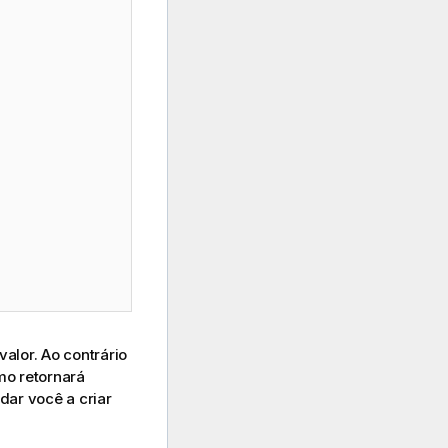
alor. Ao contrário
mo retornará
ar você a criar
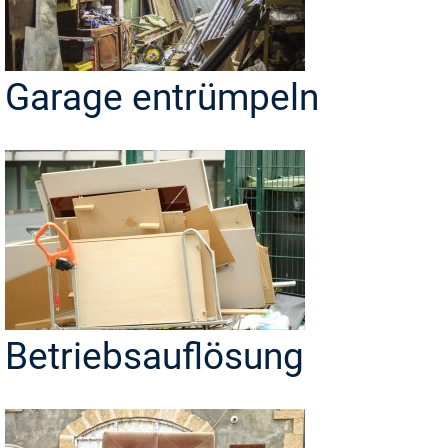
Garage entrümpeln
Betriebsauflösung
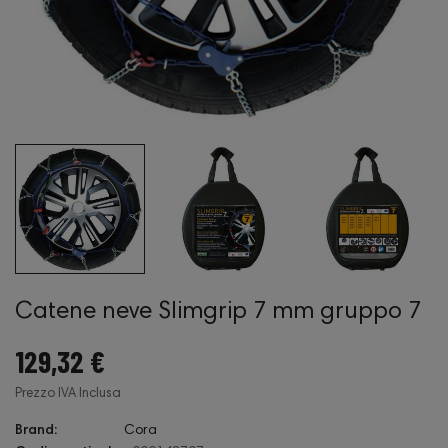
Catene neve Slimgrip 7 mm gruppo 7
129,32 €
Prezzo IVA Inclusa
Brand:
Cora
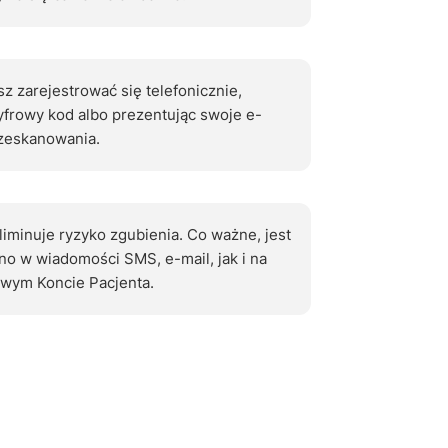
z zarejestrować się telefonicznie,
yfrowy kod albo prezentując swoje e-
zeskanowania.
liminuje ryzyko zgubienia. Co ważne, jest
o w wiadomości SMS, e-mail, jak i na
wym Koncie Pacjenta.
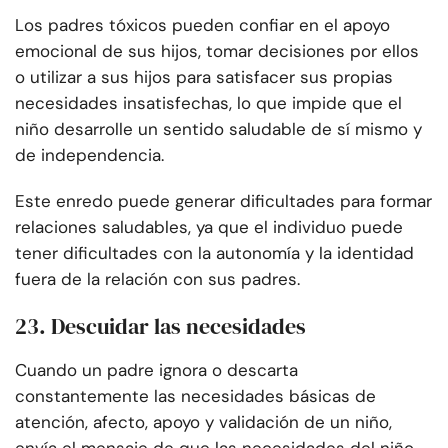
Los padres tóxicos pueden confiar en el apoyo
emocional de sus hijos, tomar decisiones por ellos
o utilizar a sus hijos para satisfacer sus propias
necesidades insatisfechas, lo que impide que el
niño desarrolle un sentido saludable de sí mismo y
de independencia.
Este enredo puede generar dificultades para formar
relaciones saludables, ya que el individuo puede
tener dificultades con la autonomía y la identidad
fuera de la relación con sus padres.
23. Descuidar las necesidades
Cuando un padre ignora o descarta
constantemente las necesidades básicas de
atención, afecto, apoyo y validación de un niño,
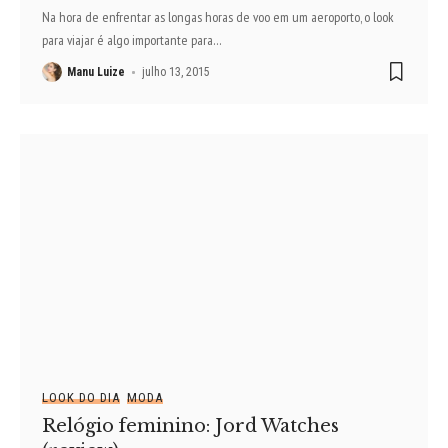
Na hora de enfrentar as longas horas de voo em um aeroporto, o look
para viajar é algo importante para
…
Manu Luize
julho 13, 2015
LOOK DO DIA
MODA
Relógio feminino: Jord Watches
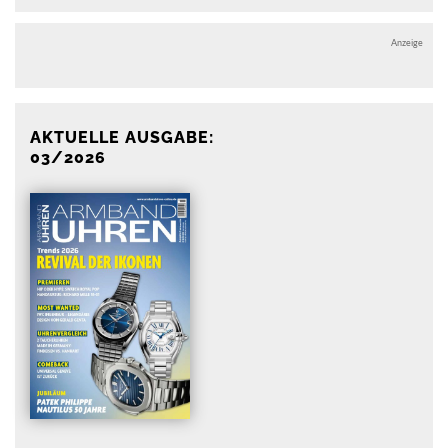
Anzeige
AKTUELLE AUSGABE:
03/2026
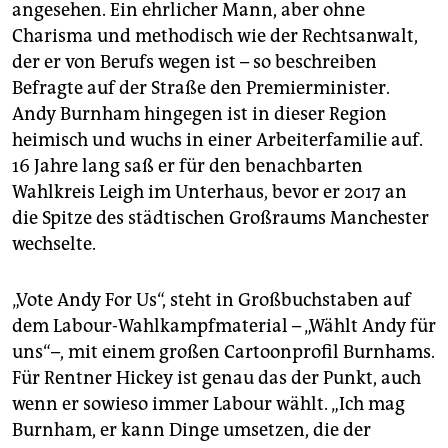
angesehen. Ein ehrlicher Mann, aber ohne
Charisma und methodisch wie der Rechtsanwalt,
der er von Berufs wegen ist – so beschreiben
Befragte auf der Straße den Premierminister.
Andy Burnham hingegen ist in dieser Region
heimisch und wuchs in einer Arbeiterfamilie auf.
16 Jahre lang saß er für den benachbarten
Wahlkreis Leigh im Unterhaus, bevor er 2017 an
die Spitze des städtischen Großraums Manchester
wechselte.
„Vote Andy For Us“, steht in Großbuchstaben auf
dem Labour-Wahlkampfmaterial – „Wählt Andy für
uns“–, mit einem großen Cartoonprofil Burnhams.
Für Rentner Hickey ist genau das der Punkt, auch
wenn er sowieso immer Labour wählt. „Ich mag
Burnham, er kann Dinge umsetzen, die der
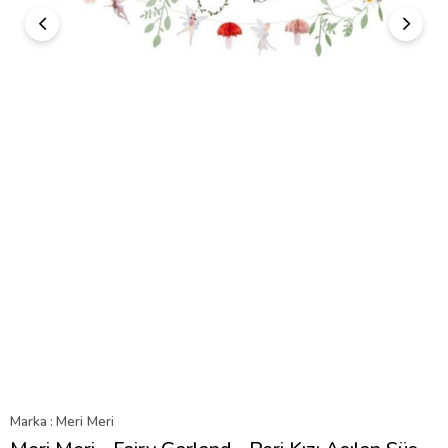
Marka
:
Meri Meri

================

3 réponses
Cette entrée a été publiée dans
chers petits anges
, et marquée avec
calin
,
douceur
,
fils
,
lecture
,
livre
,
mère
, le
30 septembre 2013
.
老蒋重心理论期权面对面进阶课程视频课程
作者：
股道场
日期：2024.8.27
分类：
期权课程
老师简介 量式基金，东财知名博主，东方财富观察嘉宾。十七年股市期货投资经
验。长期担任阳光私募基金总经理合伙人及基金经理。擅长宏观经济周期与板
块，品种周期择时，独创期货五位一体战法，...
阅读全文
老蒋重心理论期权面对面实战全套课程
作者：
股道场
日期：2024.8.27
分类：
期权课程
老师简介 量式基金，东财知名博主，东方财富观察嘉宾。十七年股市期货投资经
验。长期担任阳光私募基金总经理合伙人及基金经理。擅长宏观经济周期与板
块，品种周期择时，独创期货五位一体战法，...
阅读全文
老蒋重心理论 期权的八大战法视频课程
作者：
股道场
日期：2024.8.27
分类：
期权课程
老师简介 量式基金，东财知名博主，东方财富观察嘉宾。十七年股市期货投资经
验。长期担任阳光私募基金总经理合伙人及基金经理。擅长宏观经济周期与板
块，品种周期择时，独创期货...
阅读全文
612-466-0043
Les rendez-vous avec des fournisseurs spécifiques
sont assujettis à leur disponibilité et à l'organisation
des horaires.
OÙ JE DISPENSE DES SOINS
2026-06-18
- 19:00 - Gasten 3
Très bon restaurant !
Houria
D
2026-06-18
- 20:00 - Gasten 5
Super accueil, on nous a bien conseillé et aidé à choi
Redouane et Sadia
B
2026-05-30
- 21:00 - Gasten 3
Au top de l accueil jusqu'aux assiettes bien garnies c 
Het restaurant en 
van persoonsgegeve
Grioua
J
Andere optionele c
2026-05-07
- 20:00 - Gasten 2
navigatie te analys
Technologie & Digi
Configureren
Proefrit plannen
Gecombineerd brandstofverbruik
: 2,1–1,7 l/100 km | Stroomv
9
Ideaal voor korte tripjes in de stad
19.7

================

- WORK TO COMPLETE: Copy word for word the span of the records above that begins at the line with "tener dificultades con" and ends at the line with "der er von Berufs wegen ist – so beschreiben", including those two lines but not the pictures.

- SOLUTION TO THIS PROBLEM:
tener dificultades con la autonomía y la identidad
fuera de la relación con sus padres.
23. Descuidar las necesidades
Cuando un padre ignora o descarta
constantemente las necesidades básicas de
atención, afecto, apoyo y validación de un niño,
Na hora de enfrentar as longas horas de voo em um aeroporto, o look
para viajar é algo importante para
…
Manu Luize
julho 13, 2015
LOOK DO DIA
MODA
Relógio feminino: Jord Watches
Anzeige
AKTUELLE AUSGABE:
03/2026
angesehen. Ein ehrlicher Mann, aber ohne
Charisma und methodisch wie der Rechtsanwalt,
der er von Berufs wegen ist – so beschreiben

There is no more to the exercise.